On "Serious" Perl
I wrote my first Perl module last night.
This, coming from a former sysadmin, is Big News. It's Big News because there are three ways to perceive Perl, and each way represents a major evolution in how one understands the language.
The first way to understand Perl is as a scripting language. This is where most everyone gets their feet wet in Perl because they've been led to believe that there is something Perl can do quickly that they will otherwise have to do by hand. Perl is great for taking a big log file and return the first, third, fourth, and ninth fields of each line. There are honest-to-God reasons why you might need to do this, so Perl is there for you:
#!/usr/bin/env perl
while (<STDIN>) {
my @arr = split(" ", $_);
printf("%s %s %s %s\n", $arr[0], $arr[2], $arr[3], $arr[8]);
}
It's not elegant, but hey, it will get the job done. With minor tweaks you can do just about anything in a "while <STDIN>" loop. This is where Perl becomes the Swiss Army Knife of system administrators because of its raw utility. Any sysadmin worth his salt is going to have a library of Perl scripts scattered hither and yon doing a myriad little tasks that would otherwise require an expensive software package or manual intervention. Sysadmins don't like doing things by hand, so every Perl script they can run to do a job is that much more time they can spend on Sudoku at their desk instead of down in the server room fighting daemons.
The second way to understand Perl is as a real programming language, with objects and methods and constructors and all those other Comp Sci abstractions that make your head spin. Here is where Perl stops being a dinky .PL file that you run from a crontab and becomes some sort of sophisticated mesh of subroutines and hashes. Writing Perl code is not the same thing as hacking up a Perl script, and it requires reading parts of the Perl documentation that would make a sysadmin scream and run for his shell scripting books.
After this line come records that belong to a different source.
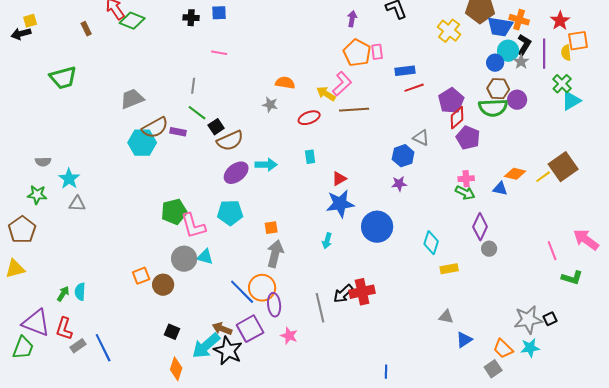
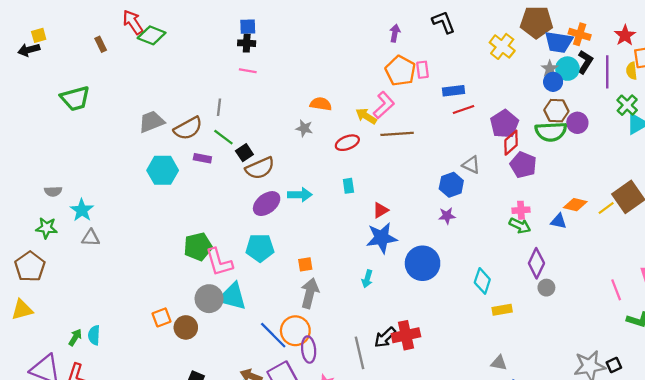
black cross: (191, 18) -> (247, 43), moved
gray star: (521, 62) -> (550, 69), moved
brown semicircle: (155, 128) -> (188, 128), moved
cyan triangle: (205, 257) -> (232, 296), size x1.6

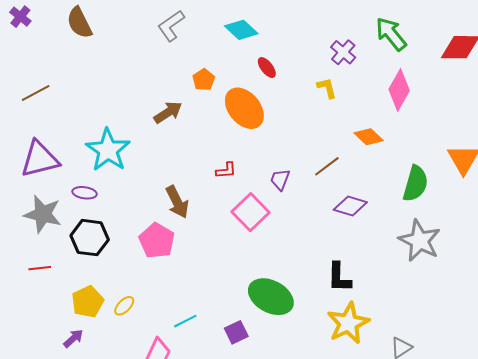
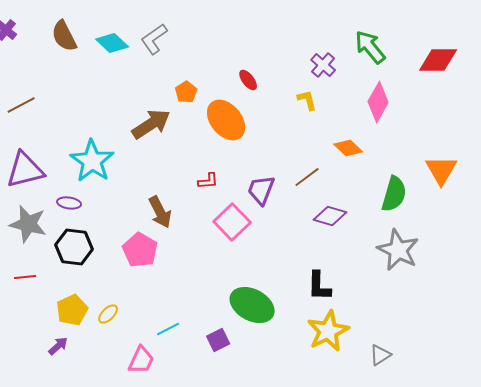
cyan diamond: (241, 30) -> (112, 43), moved
brown arrow: (168, 112) -> (151, 124), size x1.4
purple trapezoid: (280, 180) -> (261, 190), size x1.4

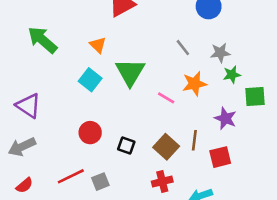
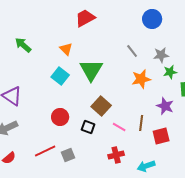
green arrow: (42, 40) -> (23, 45), size x0.7
pink line: (166, 98) -> (119, 127), moved
brown square: (166, 147) -> (101, 106), moved

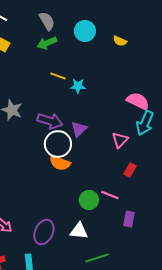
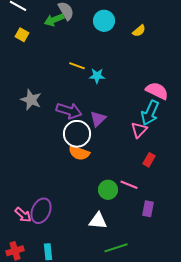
yellow semicircle: (120, 41) -> (139, 31), turned -64
green arrow: (47, 43) -> (54, 20), moved
cyan arrow: (145, 123) -> (150, 113), moved
purple ellipse: (44, 232) -> (41, 211), moved

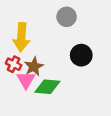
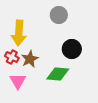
pink triangle: (26, 80) -> (18, 81), moved
green diamond: (47, 87) -> (58, 74), moved

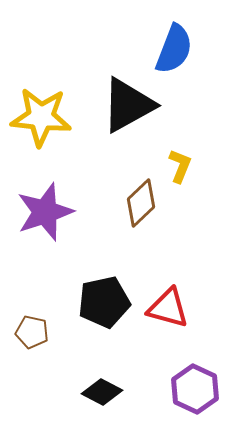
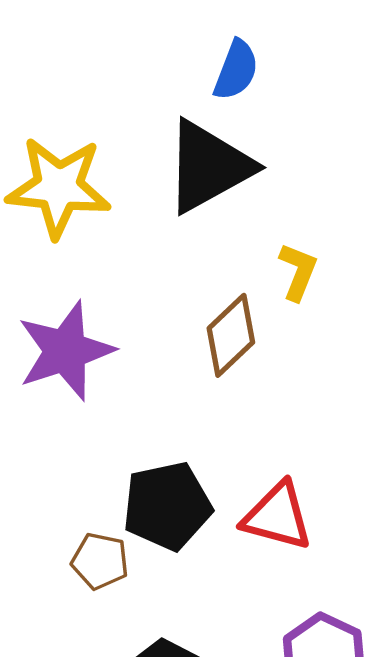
blue semicircle: (174, 49) -> (236, 70), moved, size x0.7
brown pentagon: (32, 332) -> (100, 561), moved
Perl code is decidedly non-linear: the script you wrote yesterday starts at the top and goes to the bottom and it's all in one nice, happy file. The module you write today could be anywhere in @INC, which is itself a horrendous beastie of other modules you may or may not have to include, and it can have its constructor just about anywhere. Perl coding is the art of choosing the right interfaces to a data structure that you could oh-so-easily just stick into a .PL and be done with, but if you were willing to just slap everything into a .PL, you wouldn't have evolved to this stage of Perl mastery.
My first Perl class is hardly worth noting and accomplishes nothing worthwhile:
$ cat ./MyTest.pm
package MyTest;
sub new {
my ($class, $name) = @_;
my $self = { "name" => $name };
bless($self, $class);
return $self;
}
1;
To be honest, I haven't quite figured out what this class does, or where the class begins or ends, or what bless()'ing accomplishes other than the obvious. I've read perlobj and Writing Serious Perl, and bit by bit it's starting to sink in. It seems pretty clear to me that Perl wasn't really designed to "do" object-oriented programming, but in today's world generating as many modules as currently exist in CPAN without it would be a nightmare. I suppose that if I just wanted easy objects, I'd stick with Python, but Python is not Perl, and there are several reasons to stay with Perl even when reaching that stage where you need to stop scripting with it and start programming with it. A Perl program can be very powerful, and yet very hard to debug. It's a social event, really: you've decided that your idea is too large to fit into a script and is finally ready to be used and abused by other people who are not willing to do much more than run "install Your::Module" and try "Your::Module->new()" to integrate it with their projects.
The second phase of Perl is an important one, simply because it means you've reached the point where you are ready to understand how the Perl community convinces their code to sanely interact with each other. Most sysadmins don't even think about that kind of thing.
1 comment:
So what's the third way to perceive Perl?